Theatre Review by Matthew Murray

The Broadway musical was still finding its legs in 1933; true, one milestone title, Show Boat, had come and gone (and come again), but musicals' books were still basically functional and little more. They were successful if they got the audience from joke to joke and song to song, but it's safe to say that few attended musicals for their stories.

Pardon My English, despite a score by George and Ira Gershwin, is one example of a musical that no one attended for its music, either - it ran 46 performances and then vanished for six decades. Its score was unearthed and reconstructed in the early 1990s, but whatever libretto that tied the musical numbers together has been lost to the ages. Posterity's loss is our gain, at least as far as the City Center Encores! production of the show, running through Sunday, is concerned.

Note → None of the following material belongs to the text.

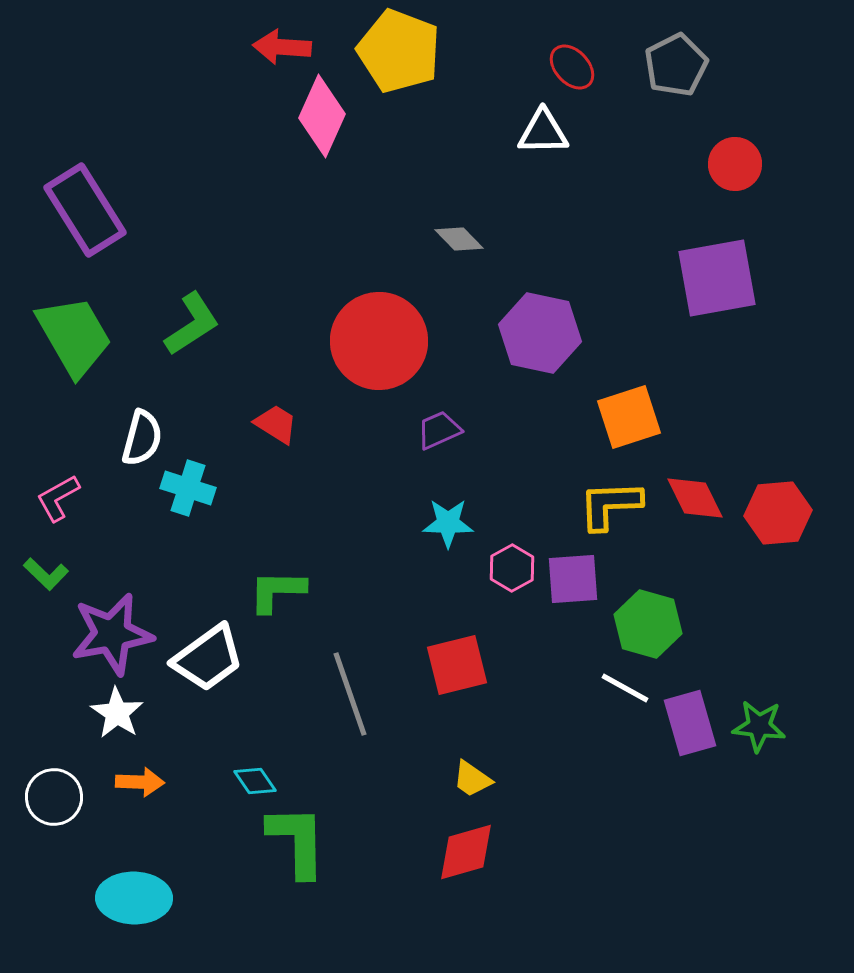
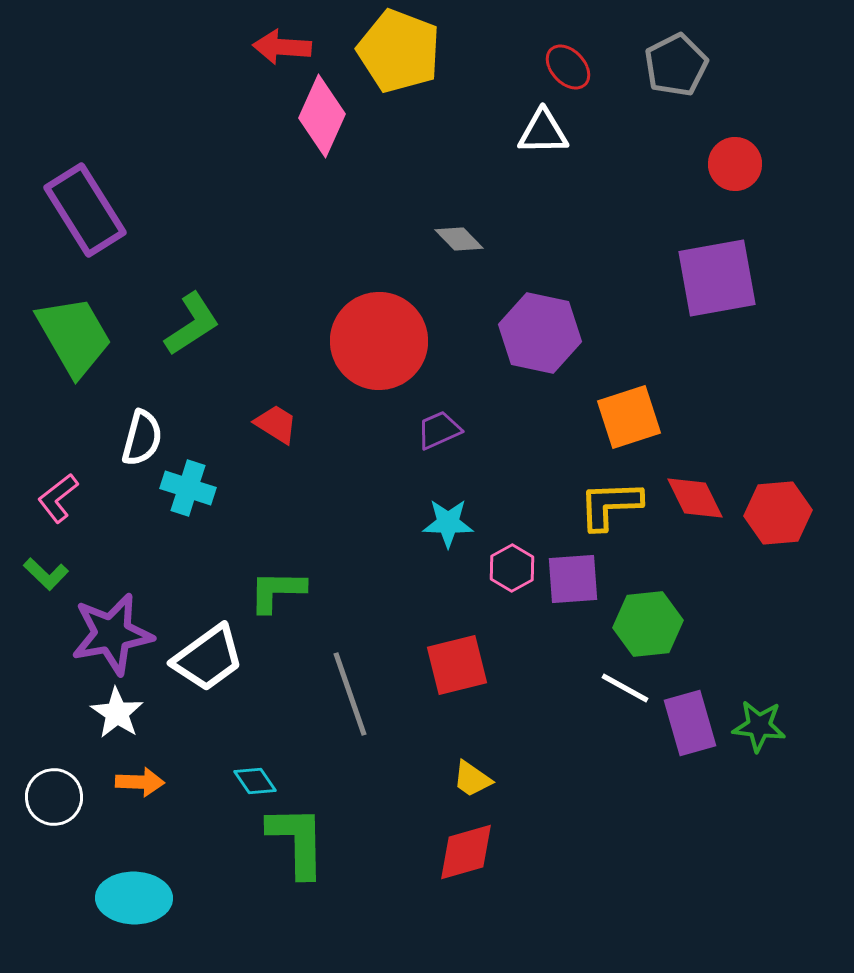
red ellipse at (572, 67): moved 4 px left
pink L-shape at (58, 498): rotated 9 degrees counterclockwise
green hexagon at (648, 624): rotated 22 degrees counterclockwise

Working from an early version of the Herbert Fields/Morrie Ryskind script, adapter David Ives has not reassembled the show as much as resuscitated it. He's done a superb job of creating as seamless a 2004 analogue to a 1933 musical comedy as one could dare hope for. With every line, creaky wise-crack, and over-complicated plot twist, Ives's adaptation swings past the irresponsible into the irresistible, and results in one of the most unapologetically entertaining Encores! productions in years.

The audience's part of the bargain is to not bother searching for unnecessary depth in the story about a German speakeasy (serving prohibited soft drinks) and its owner Golo (Brian d'Arcy James), who becomes the English Michael Bramleigh whenever he's hit on the head. Golo's partner in crime is also his romantic partner, the Polish chanteuse Gita Gobel (Emily Skinner), but Michael inadvertently falls for Frieda Bauer (Jennifer Laura Thompson), the daughter of the police commissioner (Rob Bartlett) intent on shutting down Golo's operation.

Director Gary Griffin and his company do what they can to make the convoluted story bearable, having as much fun setting up the corny jokes and eye-rolling pay-offs as the cast of last year's mid-season Encores! entry, The New Moon, did in lampooning Oscar Hammerstein II's libretto. They can be excused for not taking the material seriously - it was clearly never intended to be looked at that way.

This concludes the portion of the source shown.